- _Records shown_:
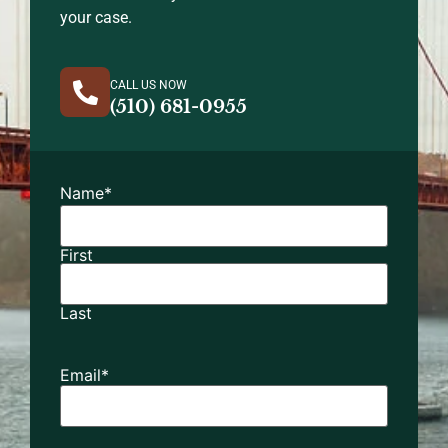
your case.
CALL US NOW
(510) 681-0955
Name
*
First
Last
Email
*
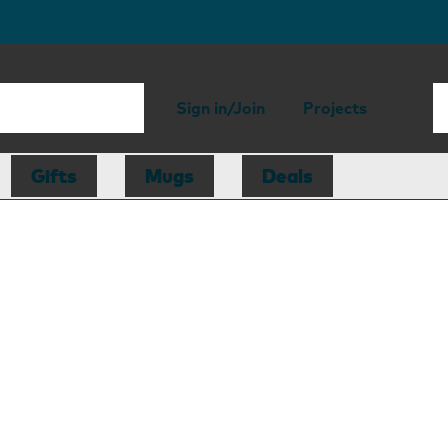
Sign in/Join
Projects
Gifts
Mugs
Deals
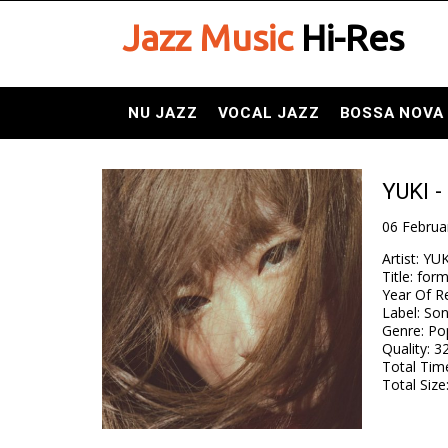
Jazz Music
Hi-Res
NU JAZZ
VOCAL JAZZ
BOSSA NOVA
YUKI -
06 Februa
Artist
:
YUK
Title
:
for
Year Of R
Label
:
Son
Genre
:
Pop
Quality
:
32
Total Tim
Total Size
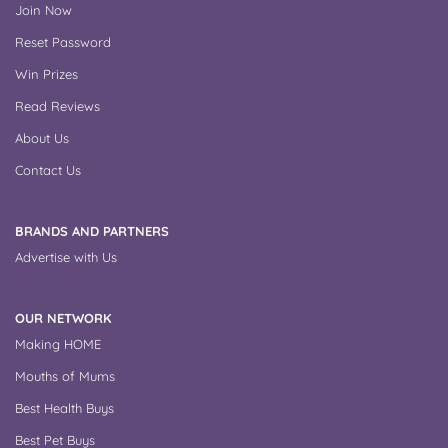
Join Now
Reset Password
Win Prizes
Read Reviews
About Us
Contact Us
BRANDS AND PARTNERS
Advertise with Us
OUR NETWORK
Making HOME
Mouths of Mums
Best Health Buys
Best Pet Buys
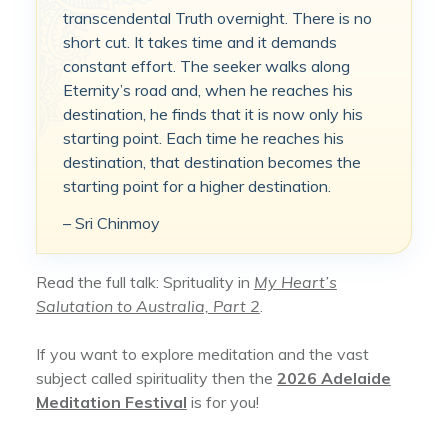
transcendental Truth overnight. There is no
short cut. It takes time and it demands
constant effort. The seeker walks along
Eternity’s road and, when he reaches his
destination, he finds that it is now only his
starting point. Each time he reaches his
destination, that destination becomes the
starting point for a higher destination.
– Sri Chinmoy
Read the full talk: Sprituality in
My Heart’s
Salutation to Australia, Part 2
.
If you want to explore meditation and the vast
subject called spirituality then the
2026 Adelaide
Meditation Festival
is for you!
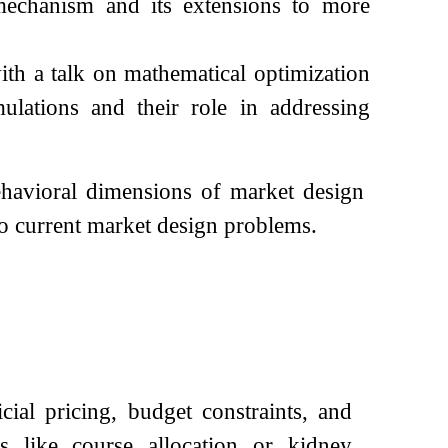
mechanism and its extensions to more
th a talk on mathematical optimization
lations and their role in addressing
behavioral dimensions of market design
o current market design problems.
cial pricing, budget constraints, and
s like course allocation or kidney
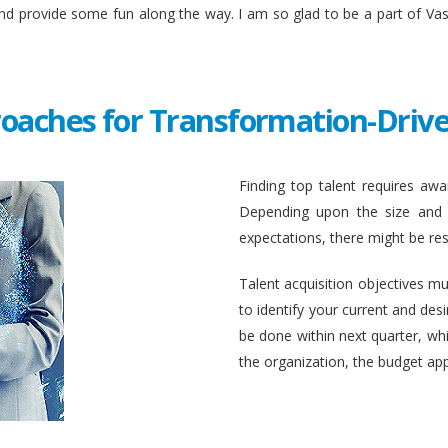
and provide some fun along the way. I am so glad to be a part of Va
roaches for Transformation-Drive
Finding top talent requires awar
Depending upon the size and c
expectations, there might be rest
Talent acquisition objectives mus
to identify your current and des
be done within next quarter, whic
the organization, the budget ap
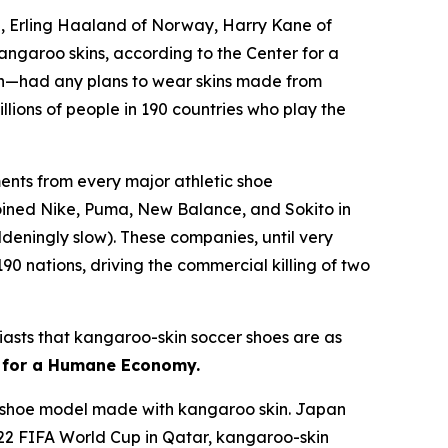
e, Erling Haaland of Norway, Harry Kane of
kangaroo skins, according to the Center for a
n—had any plans to wear skins made from
lions of people in 190 countries who play the
nts from every major athletic shoe
joined Nike, Puma, New Balance, and Sokito in
deningly slow). These companies, until very
90 nations, driving the commercial killing of two
usiasts that kangaroo-skin soccer shoes are as
r for a Humane Economy.
 a shoe model made with kangaroo skin. Japan
022 FIFA World Cup in Qatar, kangaroo-skin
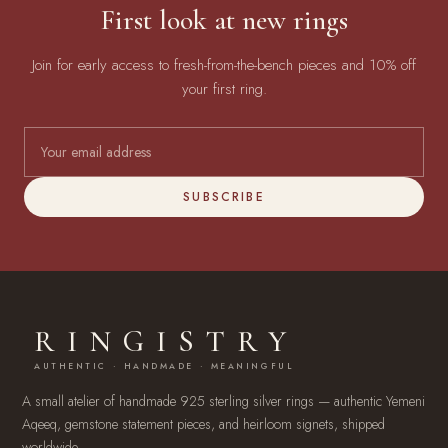
First look at new rings
Join for early access to fresh-from-the-bench pieces and 10% off
your first ring.
SUBSCRIBE
RINGISTRY
AUTHENTIC · HANDMADE · MEANINGFUL
A small atelier of handmade 925 sterling silver rings — authentic Yemeni
Aqeeq, gemstone statement pieces, and heirloom signets, shipped
worldwide.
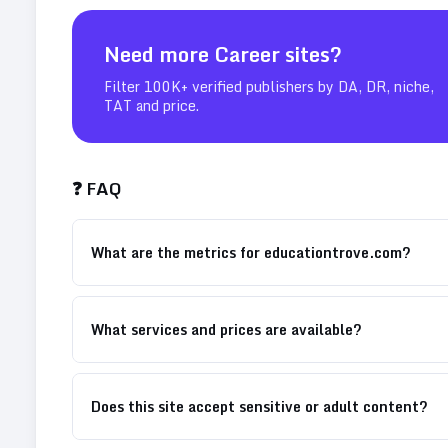
Need more
Career
sites?
Filter 100K+ verified publishers by DA, DR, niche,
TAT and price.
❓ FAQ
What are the metrics for educationtrove.com?
What services and prices are available?
Does this site accept sensitive or adult content?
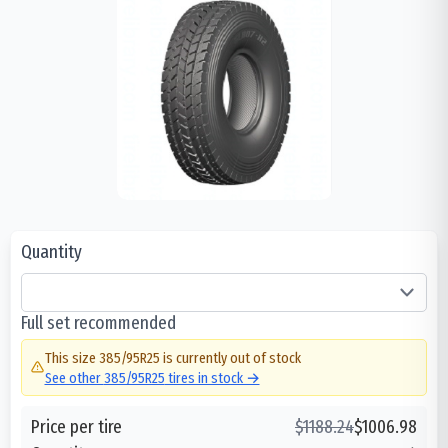
Quantity
Full set recommended
This size
385/95R25
is currently out of stock
See other
385/95R25
tires in stock →
Price per tire
$
1188.24
$
1006.98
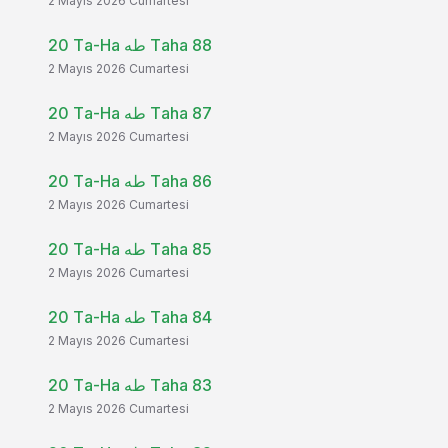
2 Mayıs 2026 Cumartesi
20 Ta-Ha طه Taha 88
2 Mayıs 2026 Cumartesi
20 Ta-Ha طه Taha 87
2 Mayıs 2026 Cumartesi
20 Ta-Ha طه Taha 86
2 Mayıs 2026 Cumartesi
20 Ta-Ha طه Taha 85
2 Mayıs 2026 Cumartesi
20 Ta-Ha طه Taha 84
2 Mayıs 2026 Cumartesi
20 Ta-Ha طه Taha 83
2 Mayıs 2026 Cumartesi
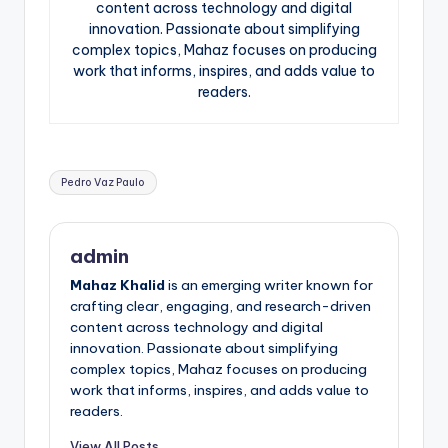
content across technology and digital
innovation. Passionate about simplifying
complex topics, Mahaz focuses on producing
work that informs, inspires, and adds value to
readers.
Tags:
Pedro Vaz Paulo
admin
Mahaz Khalid
is an emerging writer known for
crafting clear, engaging, and research-driven
content across technology and digital
innovation. Passionate about simplifying
complex topics, Mahaz focuses on producing
work that informs, inspires, and adds value to
readers.
View All Posts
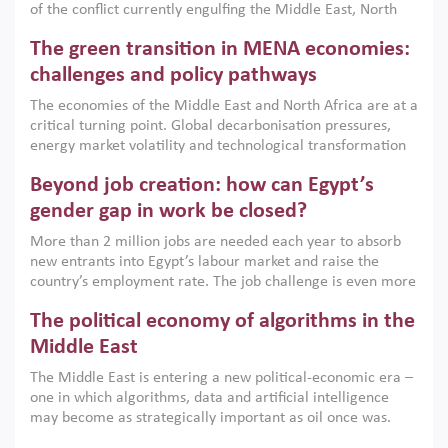
of the conflict currently engulfing the Middle East, North
Africa, Afghanistan and Pakistan (MENAAP), a new report
The green transition in MENA economies:
argues that while industrial policies are widely used across
the region, they can only address market failures and foster
challenges and policy pathways
growth when they are aligned with country capabilities,
The economies of the Middle East and North Africa are at a
implemented with accountability and backed by capable
critical turning point. Global decarbonisation pressures,
institutions.
energy market volatility and technological transformation
are increasingly challenging hydrocarbon-based growth
Beyond job creation: how can Egypt’s
models. This column argues that the green transition is not
only an environmental necessity but also a strategic
gender gap in work be closed?
economic imperative.
More than 2 million jobs are needed each year to absorb
new entrants into Egypt’s labour market and raise the
country’s employment rate. The job challenge is even more
acute for women, whose labour force participation remains
The political economy of algorithms in the
low despite recent gains in education. This column reports
on the second Development Dialogue, an ERF–World Bank
Middle East
Group joint initiative, which brought together students,
The Middle East is entering a new political-economic era –
scholars, policy-makers and private sector leaders at the
one in which algorithms, data and artificial intelligence
American University in Cairo to consider how the country’s
may become as strategically important as oil once was.
gender gap in work can be closed.
Across the region, governments are investing heavily in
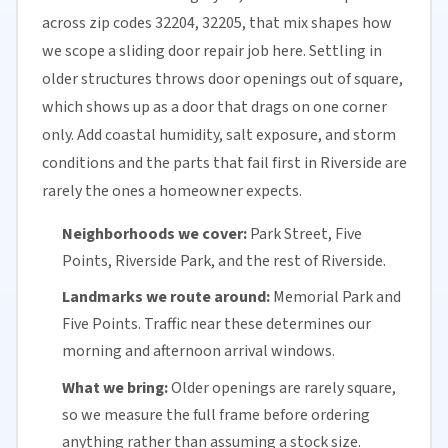
across zip codes 32204, 32205, that mix shapes how
we scope a sliding door repair job here. Settling in
older structures throws door openings out of square,
which shows up as a door that drags on one corner
only. Add coastal humidity, salt exposure, and storm
conditions and the parts that fail first in Riverside are
rarely the ones a homeowner expects.
Neighborhoods we cover:
Park Street, Five
Points, Riverside Park, and the rest of Riverside.
Landmarks we route around:
Memorial Park and
Five Points. Traffic near these determines our
morning and afternoon arrival windows.
What we bring:
Older openings are rarely square,
so we measure the full frame before ordering
anything rather than assuming a stock size.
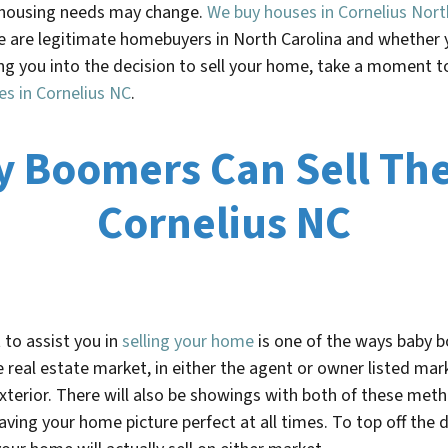
r housing needs may change.
We buy houses in Cornelius Nort
We are legitimate homebuyers in North Carolina and whether 
g you into the decision to sell your home, take a moment to 
es in
Cornelius NC
.
y Boomers Can Sell The
Cornelius NC
 to assist you in
selling your home
is one of the ways baby b
 real estate market, in either the agent or owner listed mark
terior. There will also be showings with both of these metho
having your home picture perfect at all times. To top off th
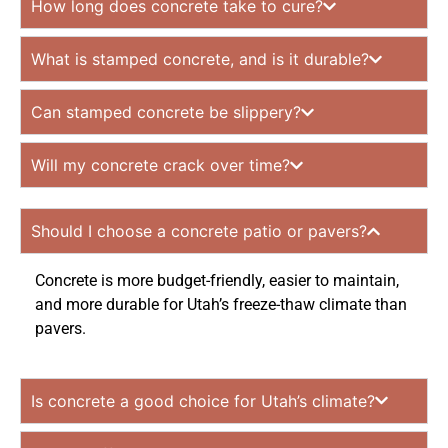
How long does concrete take to cure?
What is stamped concrete, and is it durable?
Can stamped concrete be slippery?
Will my concrete crack over time?
Should I choose a concrete patio or pavers?
Concrete is more budget-friendly, easier to maintain,
and more durable for Utah’s freeze-thaw climate than
pavers.
Is concrete a good choice for Utah’s climate?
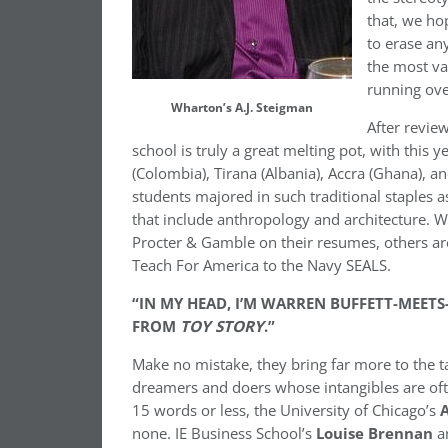
that, we ho
to erase an
the most va
running over
Wharton’s A.J. Steigman
After revie
school is truly a great melting pot, with this 
(Colombia), Tirana (Albania), Accra (Ghana),
students majored in such traditional staples a
that include anthropology and architecture.
Procter & Gamble on their resumes, others are
Teach For America to the Navy SEALS.
“IN MY HEAD, I’M WARREN BUFFETT-MEETS
FROM
TOY STORY
.”
Make no mistake, they bring far more to the t
dreamers and doers whose intangibles are ofte
15 words or less, the University of Chicago’s
none. IE Business School’s
Louise Brennan
a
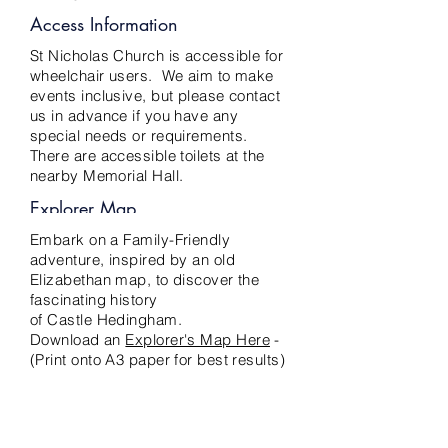
Access Information
St Nicholas Church is accessible for
wheelchair users. We aim to make
events inclusive, but please contact
us in advance if you have any
special needs or requirements.
There are accessible toilets at the
nearby Memorial Hall.
Explorer Map
Embark on a Family-Friendly
adventure, inspired by an old
Elizabethan map, to discover the
fascinating history
of Castle Hedingham.
Download an
Explorer's Map Here
-
(Print onto A3 paper for best results)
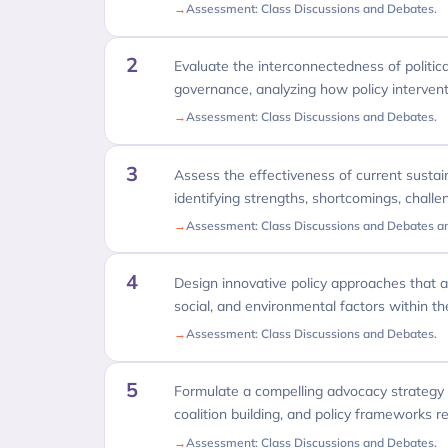
Assessment: Class Discussions and Debates.
2
Evaluate the interconnectedness of political
governance, analyzing how policy intervent
Assessment: Class Discussions and Debates.
3
Assess the effectiveness of current sustainab
identifying strengths, shortcomings, chall
Assessment: Class Discussions and Debates a
4
Design innovative policy approaches that add
social, and environmental factors within the
Assessment: Class Discussions and Debates.
5
Formulate a compelling advocacy strategy f
coalition building, and policy frameworks rel
Assessment: Class Discussions and Debates.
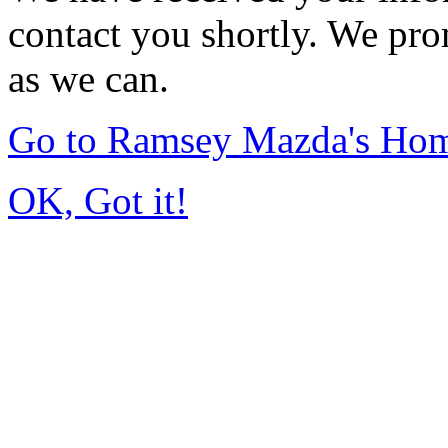
contact you shortly. We pro
as we can.
Go to Ramsey Mazda's Ho
OK, Got it!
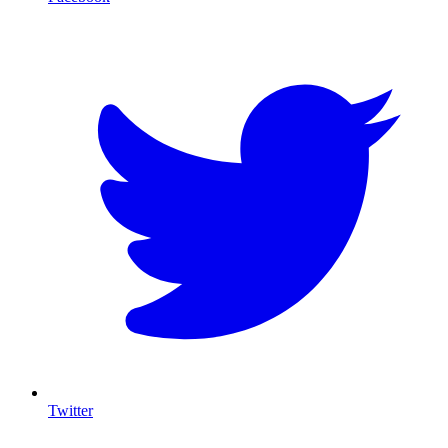
T
Twitter
I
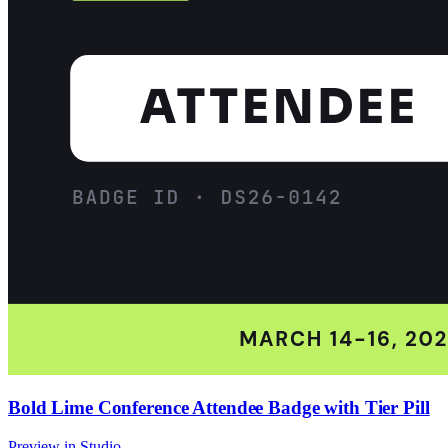
Bold Lime Conference Attendee Badge with Tier Pill
Preview in Studio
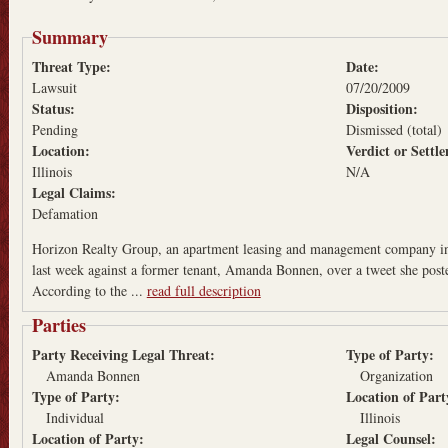
Summary
Threat Type:
Date:
Lawsuit
07/20/2009
Status:
Disposition:
Pending
Dismissed (total)
Location:
Verdict or Sett
Illinois
N/A
Legal Claims:
Defamation
Horizon Realty Group, an apartment leasing and management company in 
last week against a former tenant, Amanda Bonnen, over a tweet she pos
According to the ...
read full description
Parties
Party Receiving Legal Threat:
Type of Party:
Amanda Bonnen
Organization
Type of Party:
Location of Par
Individual
Illinois
Location of Party:
Legal Counsel:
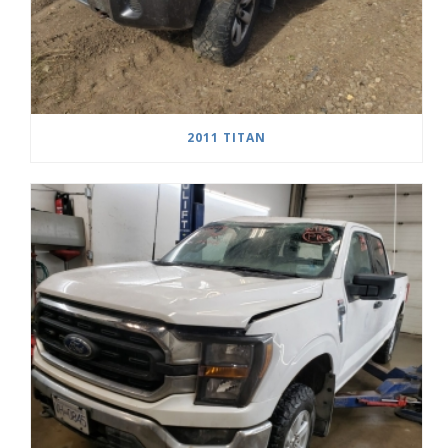
2011 TITAN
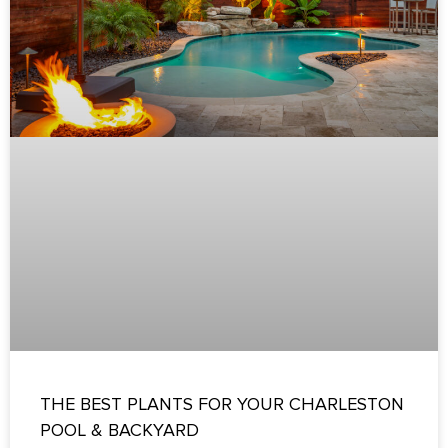
THE BEST PLANTS FOR YOUR CHARLESTON
POOL & BACKYARD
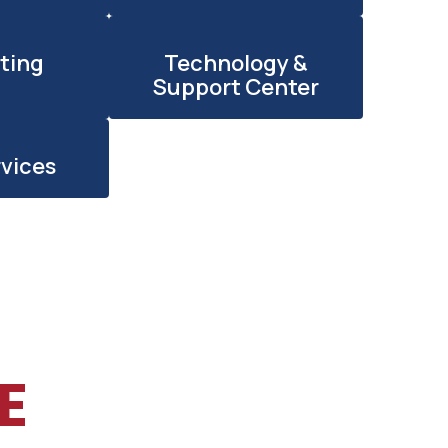
ting
Technology &
Support Center
rvices
E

- _What you should do_: A picture must not appear in the copy. Transcribe exactly the lines from the one with "OK, Got it!" through the final line of the entries, both included, and no more.

- _Your response_:
OK, Got it!
T
Twitter
I
Bold Lime Conference Attendee Badge with Tier Pill
Preview in Studio
Summary
Threat Type:
Date:
Lawsuit
07/20/2009
Status:
Disposition:
Pending
Dismissed (total)
Location:
Verdict or Sett
Illinois
N/A
Legal Claims:
Defamation
Horizon Realty Group, an apartment leasing and management company in 
last week against a former tenant, Amanda Bonnen, over a tweet she pos
According to the ...
read full description
Parties
Party Receiving Legal Threat:
Type of Party:
Amanda Bonnen
Organization
Type of Party:
Location of Par
Individual
Illinois
Location of Party:
Legal Counsel:
2011 TITAN
THE BEST PLANTS FOR YOUR CHARLESTON
POOL & BACKYARD
ting
Technology &
Support Center
rvices
E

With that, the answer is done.